In step 54, trading in a portfolio is conducted based upon undervalued and/or overvalued stocks that were determined to be undervalued and/or overvalued using the regression model created in steps 44 through 48. Where stocks are undervalued, the stock may be purchased, a futures contract on the stock may be purchased, and options on the stock may be bought or sold and included in portfolio 40. Alternatively, where stocks are overvalued, a stock that is currently in the portfolio may be sold, the stock may be sold short, one may sell futures contracts on the stock or one may buy or sell options on the stock. Generally, a plurality of overvalued and/or undervalued stocks will be acted upon in this manner to spread risk among a portfolio of undervalued and/or overvalued stocks, options and/or futures. Note that any of the above actions and/or types of investments made be purchased or sold without departing from the scope of the invention. For example, the model could be used simply to buy and sell stocks without buying or selling futures contracts or options without departing from the scope of the invention. Also, one may choose to exercise existing options based upon the model without departing from the scope of the invention. One may also choose to buy or sell options based upon the model without departing from the scope of the invention.

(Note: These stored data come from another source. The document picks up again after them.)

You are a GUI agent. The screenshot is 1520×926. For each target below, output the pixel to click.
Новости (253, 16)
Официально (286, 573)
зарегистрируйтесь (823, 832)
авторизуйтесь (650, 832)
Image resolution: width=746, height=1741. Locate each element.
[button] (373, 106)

The above techniques may be further enhanced by subcategorizing stocks in a group of stocks and using the above techniques on each subset. For example, for financial institutions, one could make multiple groups of financial institutions based upon the total average dollar value of shares traded each day (or by market capitalization or by total asset-size). One could then use the above techniques and predict over-valuation or under-valuation both as compared to other stocks within the subset and compared with the entire group of stocks as a whole. When using this technique, one would again have multiple measures of over-valuation or under-valuation to take into account in making investment decisions. A weighted average of the results for a stocks subset and for the entire group could also be calculated for use in making investment decisions.

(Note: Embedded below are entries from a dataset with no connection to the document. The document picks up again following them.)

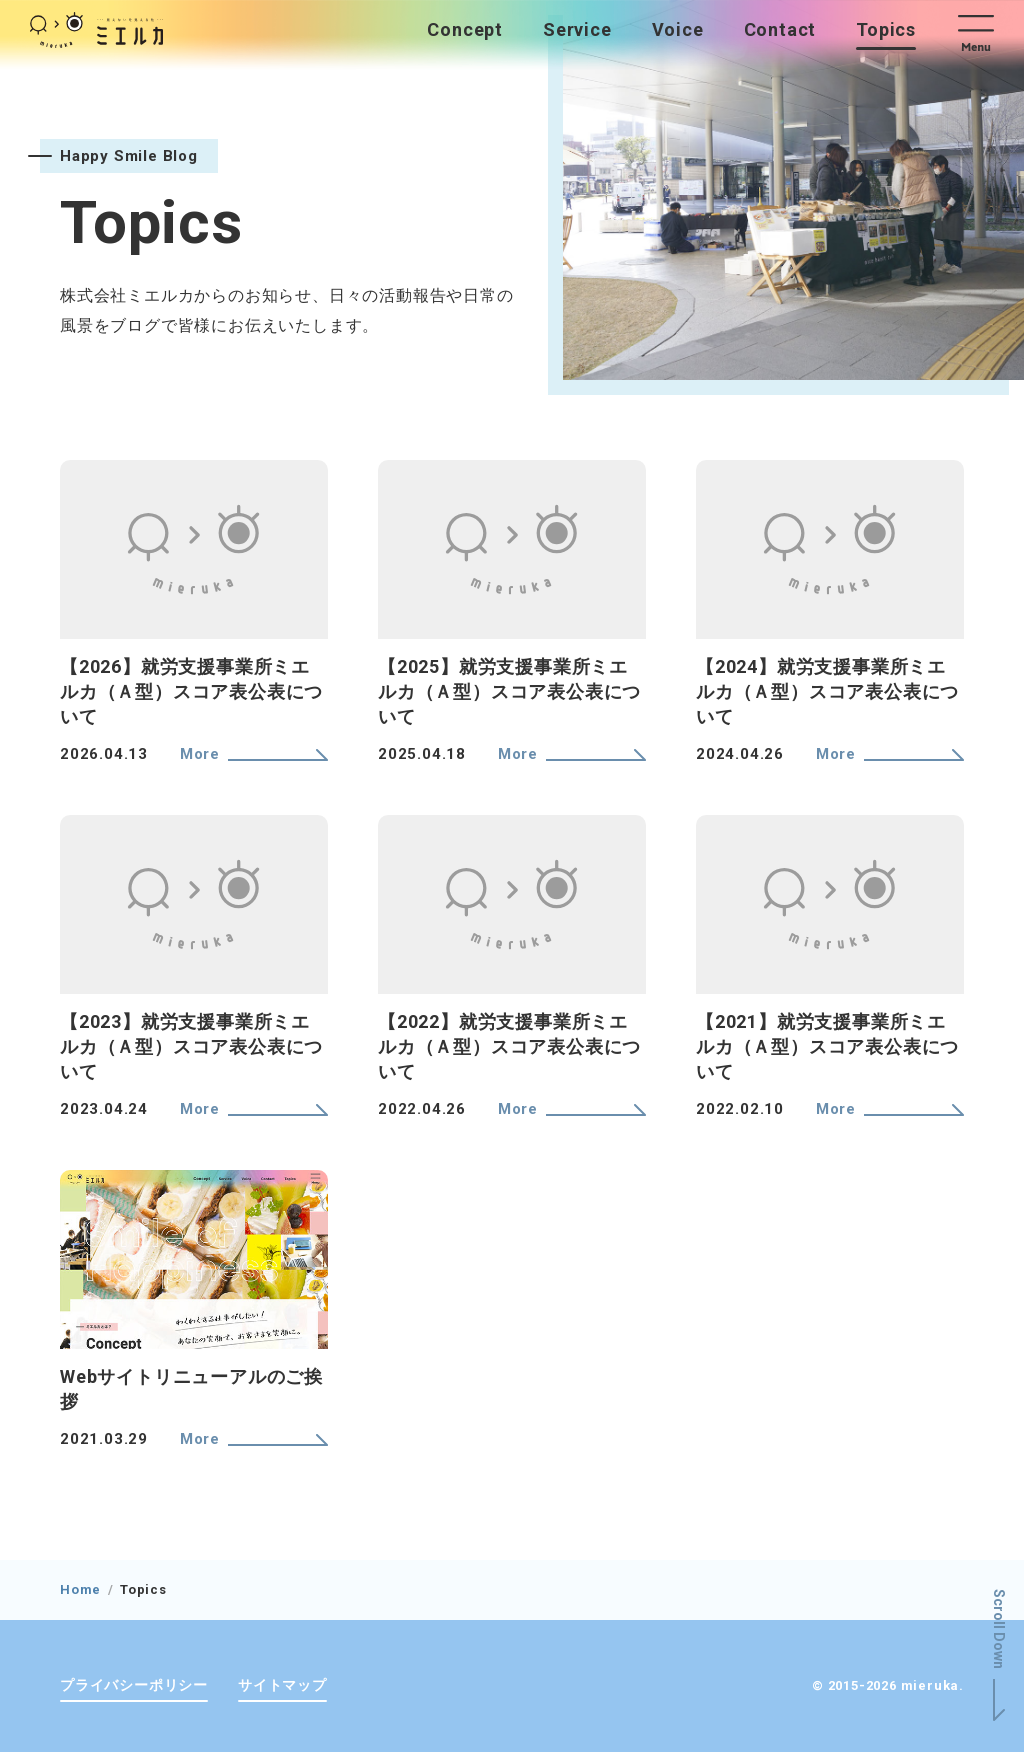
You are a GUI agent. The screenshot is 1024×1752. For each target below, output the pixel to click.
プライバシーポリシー (134, 1685)
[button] (985, 30)
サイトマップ (282, 1685)
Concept (465, 29)
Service (577, 29)
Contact (780, 29)
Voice (678, 29)
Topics (886, 29)
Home (80, 1589)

While the techniques used herein may be used to make investment decisions, other factors or analysis can be used in combination with or independent of these techniques to make investment decisions for a particular portfolio without departing from the scope of the invention.
Although the present invention has been described in detail, it should be understood that various changes, substitutions and alterations can be made hereto without departing from the sphere and scope of the invention as defined by the appended claims.
To aid the patent office, and any readers of any patent issued on this application in interpreting the claims appended hereto, applicants wish to note that they do not intend any of the appended claims to invoke paragraph 6 of 35 U.S.C. §112 as it exists on the date of filing hereof unless “means for” or “step for” are used in the particular claim.